JERUSALEM (AP) — Palestinians will mark this year the 77th anniversary of their mass expulsion from what is now Israelan event that is at the core of their national struggle.

But in many ways, that experience pales in comparison to the calamity now faced in the Gaza Strip — particularly as President Donald Trump has suggested that displaced Palestinians in Gaza be permanently resettled outside the war-torn territory and that the United States take “ownership” of the enclave.

Palestinians refer to their 1948 expulsion as the Nakba, Arabic for catastrophe. Some 700,000 Palestinians — a majority of the prewar population — fled or were driven from their homes before and during the 1948 Arab-Israeli war that followed Israel’s establishment.

After the war, Israel refused to allow them to return because it would have resulted in a Palestinian majority within its borders. Instead, they became a seemingly permanent refugee community that now numbers some 6 million, with most living in slum-like urban refugee camps in Lebanon, Syria, Jordan and the Israeli-occupied West Bank.

In Gaza, the refugees and their descendants make up around three-quarters of the population.

Israel’s rejection of what Palestinians say is their right of return to their 1948 homes has been a core grievance in the conflict and was one of the thorniest issues in peace talks that last collapsed 15 years ago. The refugee camps have always been the main bastions of Palestinian militancy.

Now, many Palestinians fear a repeat of their painful history on an even more cataclysmic scale.

All across Gaza, Palestinians in recent days have been loading up cars and donkey carts or setting out on foot to visit their destroyed homes after a ceasefire in the Israel-Hamas war took hold Jan. 19. The images from several rounds of mass evacuations throughout the war — and their march back north on foot — are strikingly similar to black-and-white photographs from 1948.

Mustafa al-Gazzar, in his 80s, recalled in 2024 his family’s monthslong flight from their village in what is now central Israel to the southern city of Rafah, when he was 5. At one point they were bombed from the air, at another, they dug holes under a tree to sleep in for warmth.

Al-Gazzar, now a great-grandfather, was forced to flee again in the war, this time to a tent in Muwasi, a barren coastal area where some 450,000 Palestinians live in a squalid camp. He said then the conditions are worse than in 1948, when the U.N. agency for Palestinian refugees was able to regularly provide food and other essentials.

“My hope in 1948 was to return, but my hope today is to survive,” he said.

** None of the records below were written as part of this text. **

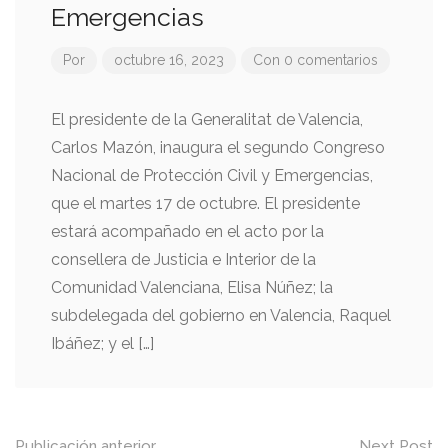
Emergencias
Por
octubre 16, 2023
Con 0 comentarios
El presidente de la Generalitat de Valencia,
Carlos Mazón, inaugura el segundo Congreso
Nacional de Protección Civil y Emergencias,
que el martes 17 de octubre. El presidente
estará acompañado en el acto por la
consellera de Justicia e Interior de la
Comunidad Valenciana, Elisa Núñez; la
subdelegada del gobierno en Valencia, Raquel
Ibáñez; y el […]
Publicación anterior
Next Post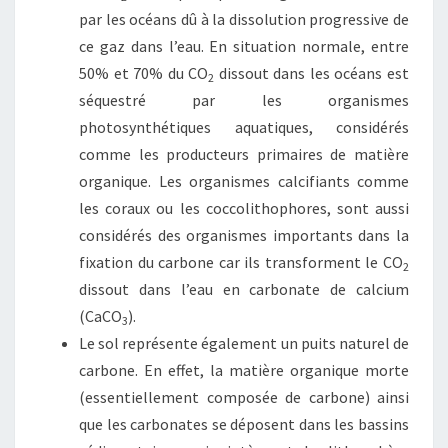
par les océans dû à la dissolution progressive de
ce gaz dans l’eau. En situation normale, entre
50% et 70% du CO
dissout dans les océans est
2
séquestré par les organismes
photosynthétiques aquatiques, considérés
comme les producteurs primaires de matière
organique. Les organismes calcifiants comme
les coraux ou les coccolithophores, sont aussi
considérés des organismes importants dans la
fixation du carbone car ils transforment le CO
2
dissout dans l’eau en carbonate de calcium
(CaCO
).
3
Le sol représente également un puits naturel de
carbone. En effet, la matière organique morte
(essentiellement composée de carbone) ainsi
que les carbonates se déposent dans les bassins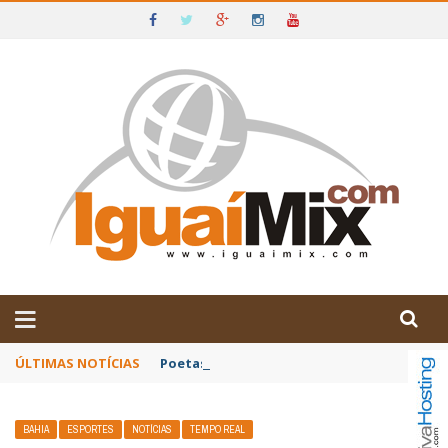
DE IGUAÍ E SUDOESTE DA BAHIA
ÚLTIMAS NOTÍCIAS
Poetas baianos representam o Brasil no XX
BAHIA
ESPORTES
NOTÍCIAS
TEMPO REAL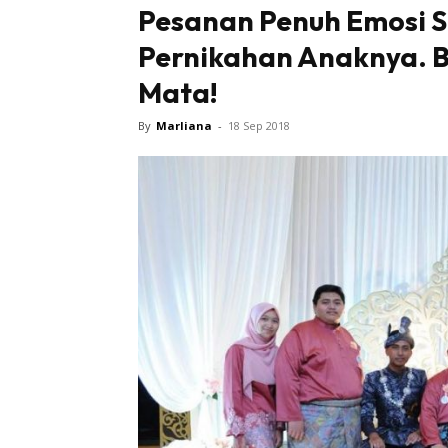
Pesanan Penuh Emosi S
Pernikahan Anaknya. B
Mata!
By
Marliana
-
18 Sep 2018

The war in Gaza, which was triggered by Hamas’ Oct. 7 attack into Israel, has killed over 47,000 Palestinians, according to local health officials, making it by far the deadliest round of fighting in the history of the conflict. The initial Hamas attack killed some 1,200 Israelis.

The war has forced some 1.7 million Palestinians — around three quarters of the territory’s population — to flee their homes, often multiple times. That is well over twice the number that fled before and during the 1948 war.

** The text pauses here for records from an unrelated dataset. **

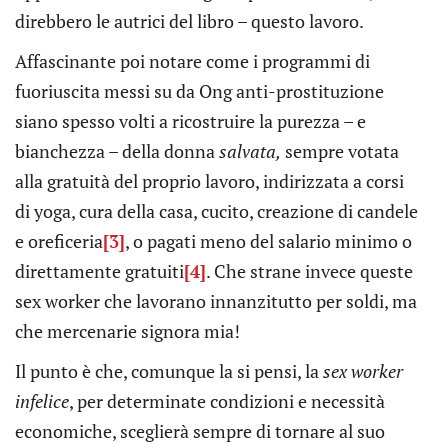
direbbero le autrici del libro – questo lavoro.
Affascinante poi notare come i programmi di
fuoriuscita messi su da Ong anti-prostituzione
siano spesso volti a ricostruire la purezza – e
bianchezza – della donna
salvata,
sempre votata
alla gratuità del proprio lavoro, indirizzata a corsi
di yoga, cura della casa, cucito, creazione di candele
e oreficeria
[3]
, o pagati meno del salario minimo o
direttamente gratuiti
[4]
. Che strane invece queste
sex worker che lavorano innanzitutto per soldi, ma
che mercenarie signora mia!
Il punto è che, comunque la si pensi, la
sex worker
infelice
, per determinate condizioni e necessità
economiche, sceglierà sempre di tornare al suo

Israel has sealed its border. Egypt has only allowed a small number of Palestinians to leave, in part because it fears a mass influx of Palestinians could generate another long-term refugee crisis.

The international community is strongly opposed to any mass expulsion of Palestinians from Gaza — an idea embraced by far-right members of the Israeli government, who refer to it as “voluntary emigration.”

Israel has long called for the refugees of 1948 to be absorbed into host countries, saying that calls for their return are unrealistic and would endanger its existence as a Jewish-majority state. It points to the hundreds of thousands of Jews who came to Israel from Arab countries during the turmoil following its establishment, though few of them want to return.

Even if Palestinians are not expelled from Gaza en masse, many fear that they will never be able to return to their homes or that the destruction wreaked on the territory will make it impossible to live there. One U.N. estimate said it would take until 2040 to rebuild destroyed homes.

The Jewish militias in the 1948 war with the armies of neighboring Arab nations were mainly armed with lighter weapons like rifles, machine guns and mortars. Hundreds of depopulated Palestinian villages were demolished after the war, while Israelis moved into Palestinian homes in Jerusalem, Jaffa and other cities.

In Gaza, Israel has unleashed one of the deadliest and most destructive military campaigns in recent history, at times dropping 2,000-pound (900-kilogram) bombs on dense, residential areas. Entire neighborhoods have been reduced to wastelands of rubble and plowed-up roads, many littered with unexploded bombs.

Yara Asi, a Palestinian assistant professor at the University of Central Florida who has done research on the damage to civilian infrastructure in the war, says it’s “extremely difficult” to imagine the kind of international effort that would be necessary to rebuild Gaza.

Even before the war, many Palestinians spoke of an ongoing Nakba, in which Israel gradually forces them out of Gaza, the West Bank and east Jerusalem, territories it captured during the 1967 war that the Palestinians want for a future state. They point to home demolitions, settlement construction and other discriminatory policies that long predate the war, and which major rights groups say amount to apartheidallegations Israel denies.

Asi and others fear that if another genuine Nakba occurs, it will be in the form of a gradual departure.

“It won’t be called forcible displacement in some cases. It will be called emigration, it will be called something else,” Asi said.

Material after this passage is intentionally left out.